Islam demikian menghargai ilmu, memuliakan para pemilik ilmu terlebih yang concern mengajarkan ilmu. Allah Swt. berfirman dalam Al-Qur'an surah Al-Mujadalah ayat 11, "... Dan apabila dikatakan, "Berdirilah, niscaya Allah akan mengangkat (derajat) orang-orang yang beriman di antaramu dan orang-orang yang diberi ilmu beberapa derajat. Dan Allah Maha Teliti apa yang kamu kerjakan."


Ayat tersebut dijelaskan oleh Ibnu Mas'ud betapa Allah memuji kedudukan pemilik ilmu. Adapun Imam Al-Qurtubi menyampaikan bahwa derajat orang berilmu akan diangkat oleh Allah Swt.. 


Dosen sebagai bagian dari pemilik ilmu dan bertugas mentransfer ilmu dan membentuk calon pemimpin dan pengisi peradaban di masa depan tentulah posisinya demikian strategis. Dan di sinilah letak kemuliaannya.


Islam sangat memuliakan dosen dan seluruh pendidik di setiap jenjang pendidikan yang ada. Kehormatan adalah milik seorang pendidik. Bahkan Islam mensyariatkan adab khusus yang wajib dimiliki oleh pencari ilmu terhadap gurunya.

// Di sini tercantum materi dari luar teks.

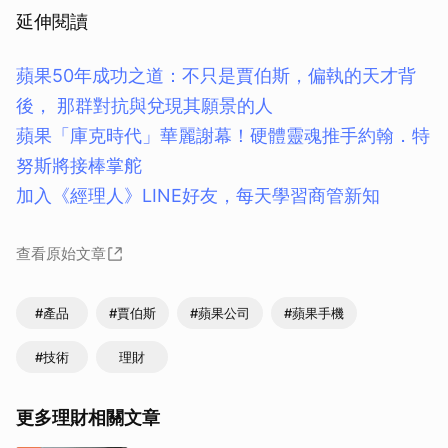
延伸閱讀
蘋果50年成功之道：不只是賈伯斯，偏執的天才背
後， 那群對抗與兌現其願景的人
蘋果「庫克時代」華麗謝幕！硬體靈魂推手約翰．特
努斯將接棒掌舵
加入《經理人》LINE好友，每天學習商管新知
查看原始文章
#產品
#賈伯斯
#蘋果公司
#蘋果手機
#技術
理財
更多理財相關文章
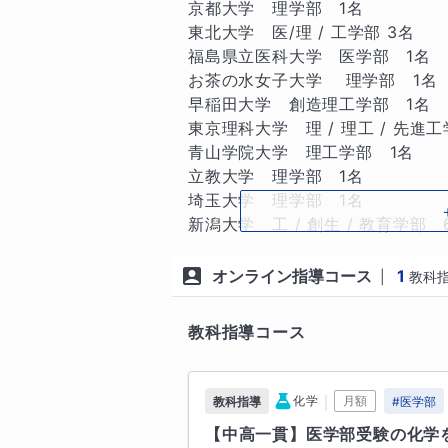
を大切にしています。

京都大学　理学部　1名

東北大学　医/理 / 工学部 3名

日頃から、生徒様くらいの年代の子(
福島県立医科大学　医学部　1名

何年も見ているので、

お茶の水女子大学    理学部   1名

勉強・進路に対する悩み・不安など
早稲田大学　創造理工学部　1名

寄り添って相談に乗ることができま
東京理科大学　理 / 理工 / 先進工学
色々とお話しながら、

青山学院大学　理工学部　1名

夢に向かって一緒に頑張っていきま
立教大学　理学部　1名

埼玉大学　理学部　1名

新潟大学　工 / 創生 / 教育学部　6
☆個別指導のメリット☆

など
オンライン指導コース
1
|
教科
大学
こんな項目に当てはまっていません
難関国公立大学
教科指導コース
①真面目にやっているつもりだけど
東北大学
東京大学
一橋大学
　点数が上がっていかない。

難関私立大学
②勉強が苦手、勉強の仕方が分から
慶應義塾大学
｜
化学
月額
教科指導
#
医学部
③内容につまずいたり休んだりして
【中高一貫】医学部受験の化学
　授業についていけなくなってしま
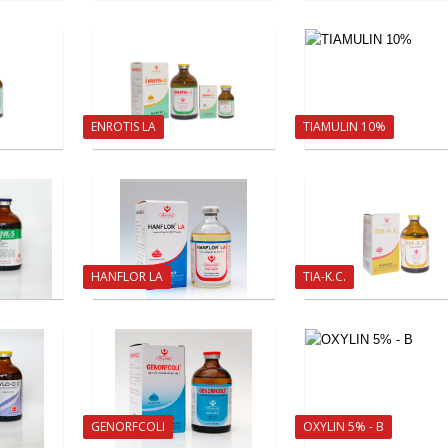
ENROTIS LA
TIAMULIN 10%
HANFLOR LA
TIA-K.C.
GENORFCOLI
OXYLIN 5% - B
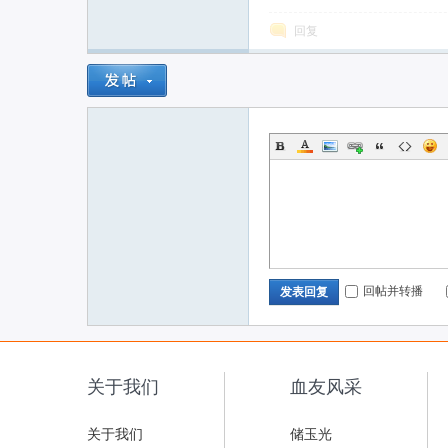
回复
回帖并转播
发表回复
关于我们
血友风采
关于我们
储玉光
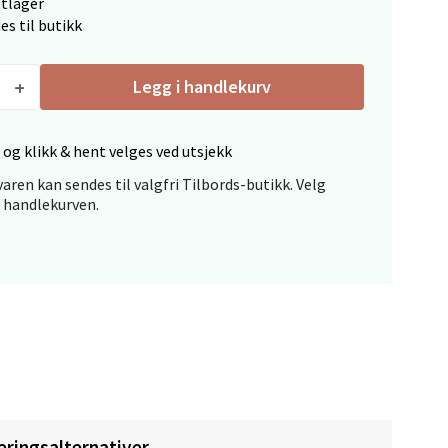
ttlager
es til butikk
elg
Legg i handlekurv
 og klikk & hent velges ved utsjekk
aren kan sendes til valgfri Tilbords-butikk. Velg
i handlekurven.
elg
elg
eringsalternativer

Tinta sejarah pun mencatat betapa Islam sangat memuliakan posisi seorang pendidik. Di masa Umar bin Khattab saking dimuliakannya posisi pendidik, dirinya rela mengeluarkan dana dari kas Baitulmal untuk membayar gaji guru sebanyak 15 Dinar per bulannya. Jumlah angka yang fantastis jika dikonversikan ke dalam rupiah di masa sekarang bisa mencapai lebih dari 30 juta.

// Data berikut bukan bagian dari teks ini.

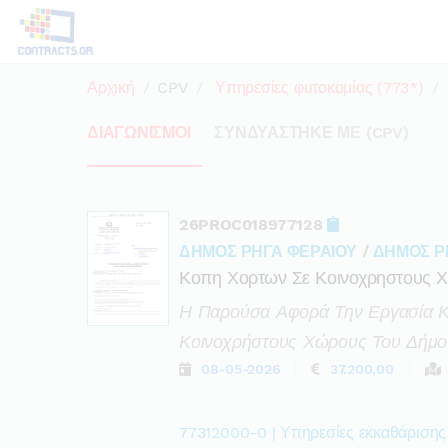
Αρχική
CPV
Υπηρεσίες φυτοκομίας (773*)
ΔΙΑΓΩΝΙΣΜΟΙ
ΣΥΝΔΥΑΣΤΗΚΕ ΜΕ (CPV)
26PROC018977128
ΔΗΜΟΣ ΡΗΓΑ ΦΕΡΑΙΟΥ
/
ΔΗΜΟΣ Ρ
Κοπη Χορτων Σε Κοινοχρηστους Χ
Η Παρούσα Αφορά Την Εργασία Κο
Κοινοχρήστους Χώρους Του Δήμο
08-05-2026
37.200,00
77312000-0 | Υπηρεσίες εκκαθάρισης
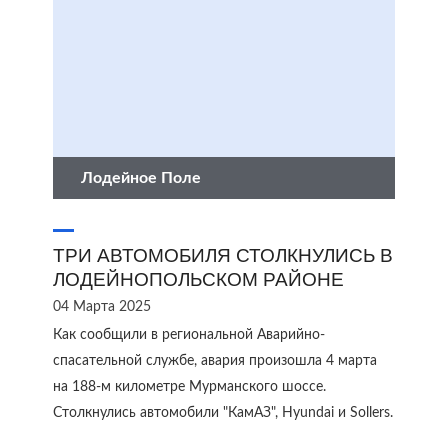
Лодейное Поле
ТРИ АВТОМОБИЛЯ СТОЛКНУЛИСЬ В
ЛОДЕЙНОПОЛЬСКОМ РАЙОНЕ
04 Марта 2025
Как сообщили в региональной Аварийно-
спасательной службе, авария произошла 4 марта
на 188-м километре Мурманского шоссе.
Столкнулись автомобили "КамАЗ", Hyundai и Sollers.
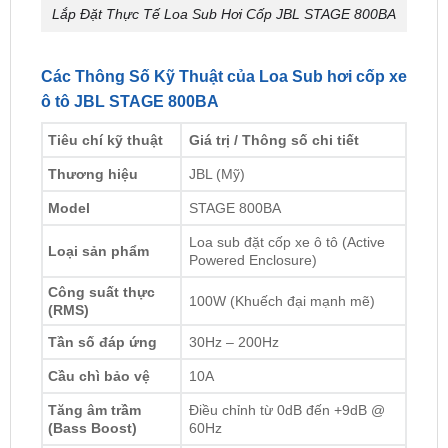
Các Thông Số Kỹ Thuật của Loa Sub hơi cốp xe
ô tô JBL STAGE 800BA
Tiêu chí kỹ thuật
Giá trị / Thông số chi tiết
Thương hiệu
JBL (Mỹ)
Model
STAGE 800BA
Loa sub đặt cốp xe ô tô (Active
Loại sản phẩm
Powered Enclosure)
Công suất thực
100W (Khuếch đại mạnh mẽ)
(RMS)
Tần số đáp ứng
30Hz – 200Hz
Cầu chì bảo vệ
10A
Tăng âm trầm
Điều chỉnh từ 0dB đến +9dB @
(Bass Boost)
60Hz
Kích thước (W × H
250 × 285 × 263 × 203 mm
× D1 × D2)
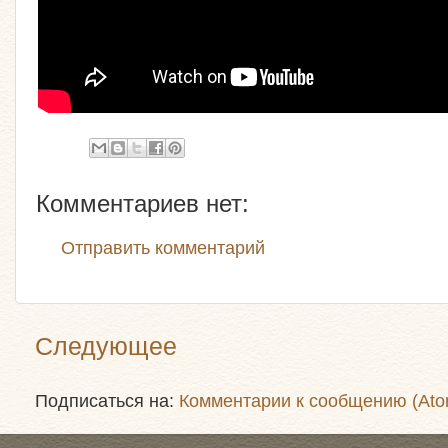
Комментариев нет:
Отправить комментарий
Следующее
Подписаться на:
Комментарии к сообщению (Ato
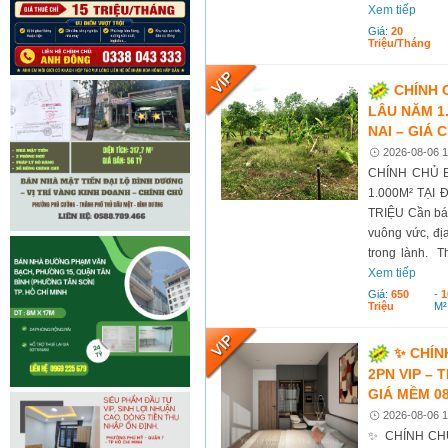
Xem tiếp
Giá:
20
Triệu/tháng
CHÍNH 
LÂU NĂM 1
NAI – GIÁ 
2026-08-06 1
CHÍNH CHỦ 
1.000M² TẠI 
TRIỆU Cần bán 
vuông vức, đị
trong lành. T
Xem tiếp
Giá:
650
-
1
Triệu
M²
✨ CHÍN
2PN VIP –
GIÁ MỀM 08
2026-08-06 1
✨ CHÍNH CH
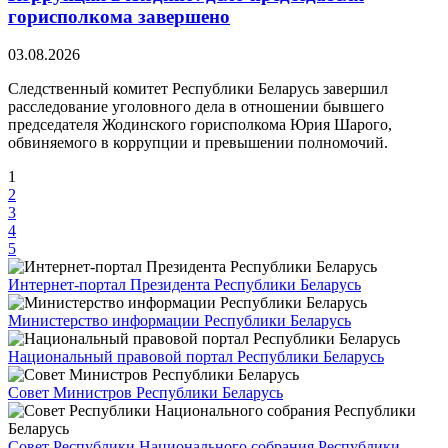
горисполкома завершено
03.08.2026
Следственный комитет Республики Беларусь завершил
расследование уголовного дела в отношении бывшего
председателя Жодинского горисполкома Юрия Шарого,
обвиняемого в коррупции и превышении полномочий.
1
2
3
4
5
Интернет-портал Президента Республики Беларусь
Министерство информации Республики Беларусь
Национальный правовой портал Республики Беларусь
Совет Министров Республики Беларусь
Совет Республики Национального собрания Республики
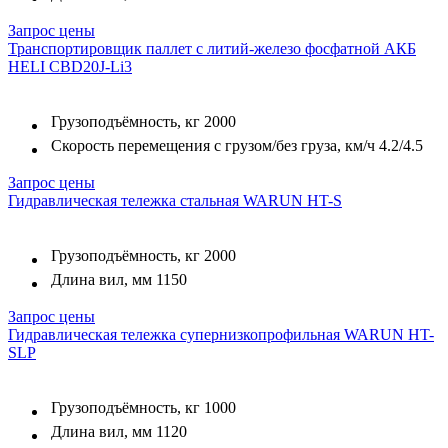
Запрос цены
Транспортировщик паллет с литий-железо фосфатной АКБ
HELI CBD20J-Li3
Грузоподъёмность, кг
2000
Скорость перемещения с грузом/без груза, км/ч
4.2/4.5
Запрос цены
Гидравлическая тележка стальная WARUN HT-S
Грузоподъёмность, кг
2000
Длина вил, мм
1150
Запрос цены
Гидравлическая тележка супернизкопрофильная WARUN HT-
SLP
Грузоподъёмность, кг
1000
Длина вил, мм
1120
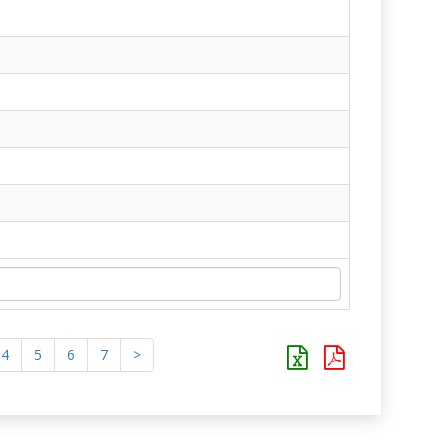
4
5
6
7
>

Di masa pemerintahan Abbasiyah tersyiar kabar bahwa siapapun yang dapat menuliskan terkait dengan ilmu yang dikuasainya dan diwakafkan untuk umat akan dihargai oleh Khalifah dengan besaran yang tak kalah fantastisnya. Lembaran buku yang dihasilkan akan dihargai seberat timbangan emas. 

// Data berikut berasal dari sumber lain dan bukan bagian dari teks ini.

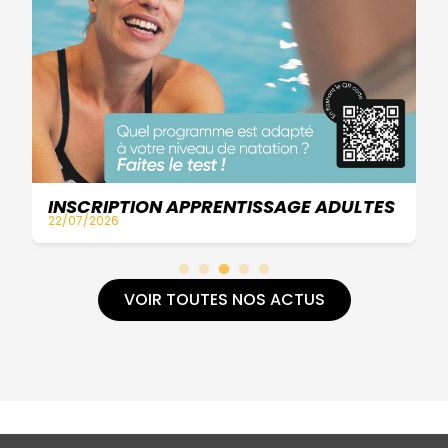
P
09
INSCRIPTION APPRENTISSAGE ADULTES
22/07/2026
VOIR TOUTES NOS ACTUS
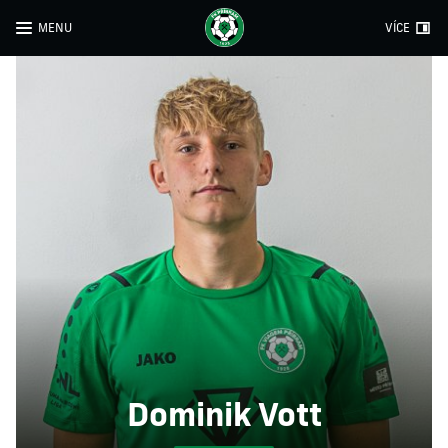
MENU
VÍCE
Dominik Vott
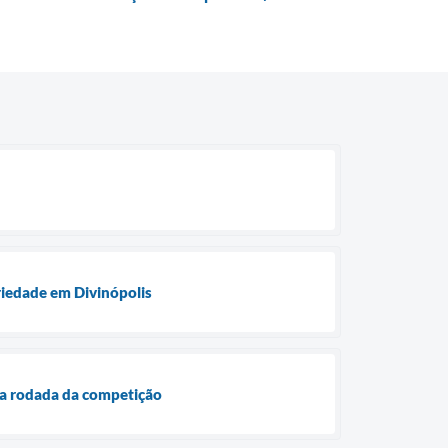
ariedade em Divinópolis
a rodada da competição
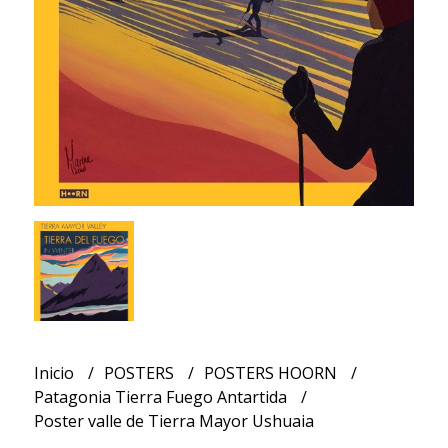
Inicio
POSTERS
POSTERS HOORN
Patagonia Tierra Fuego Antartida
Poster valle de Tierra Mayor Ushuaia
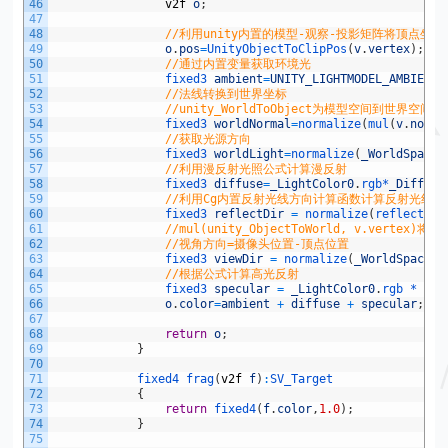
46
v2f
o
;
47
48
//利用unity内置的模型-观察-投影矩阵将顶点坐
49
o
.
pos
=
UnityObjectToClipPos
(
v
.
vertex
)
;
50
//通过内置变量获取环境光
51
fixed3 
ambient
=
UNITY_LIGHTMODEL_AMBIENT
.
52
//法线转换到世界坐标
53
//unity_WorldToObject为模型空间到世界空
54
fixed3 
worldNormal
=
normalize
(
mul
(
v
.
norma
55
//获取光源方向
56
fixed3 
worldLight
=
normalize
(
_WorldSpaceL
57
//利用漫反射光照公式计算漫反射
58
fixed3 
diffuse
=
_LightColor0
.
rgb*
_Diffuse
59
//利用Cg内置反射光线方向计算函数计算反射光线
60
fixed3 
reflectDir
=
normalize
(
reflect
(
-
w
61
//mul(unity_ObjectToWorld, v.verte
62
//视角方向=摄像头位置-顶点位置
63
fixed3 
viewDir
=
normalize
(
_WorldSpaceCa
64
//根据公式计算高光反射
65
fixed3 
specular
=
_LightColor0
.
rgb *
_Sp
66
o
.
color
=
ambient
+
diffuse
+
specular
;
67
68
return
o
;
69
}
70
71
fixed4 
frag
(
v2f
f
)
:
SV_Target
72
{
73
return
fixed4
(
f
.
color
,
1.0
)
;
74
}
75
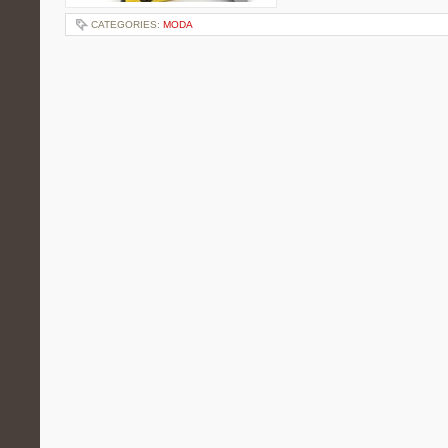
CATEGORIES:
MODA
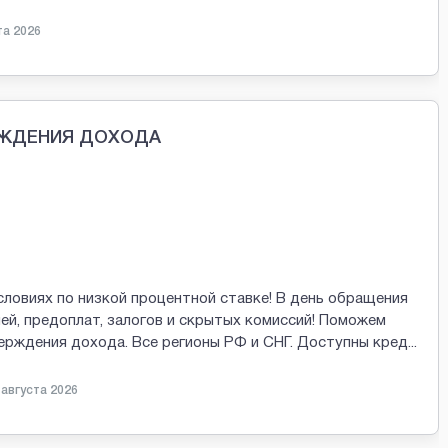
та 2026
РЖДЕНИЯ ДОХОДА
словиях по низкой процентной ставке! В день обращения
ей, предоплат, залогов и скрытых комиссий! Поможем
ерждения дохода. Все регионы РФ и СНГ. Доступны кред
...
 августа 2026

Dengan gambaran gaji dan tunjangan yang didapat oleh para pendidik tak terkecuali dosen di masa pemerintahan Islam, mereka akan fokus dengan tugasnya untuk mendidik. Terlebih Islam pun mensyariatkan betapa kesejahteraan rakyat secara keseluruhan adalah tanggung jawab negara. Pembiayaan urusan pendidikan sebagai bagian dari kebutuhan masyarakat akan dipenuhi secara utuh oleh negara. Tak ada istilah dosen kelimpungan nyari tambahan pendapatan dengan meninggalkan tugasnya untuk mengajar atau membimbing mahasiswa layaknya di alam kapitalis sekuler. Dalam sistem Islam dosen dan ilmu demikian dimuliakan. Masyaa Allah. [MKC]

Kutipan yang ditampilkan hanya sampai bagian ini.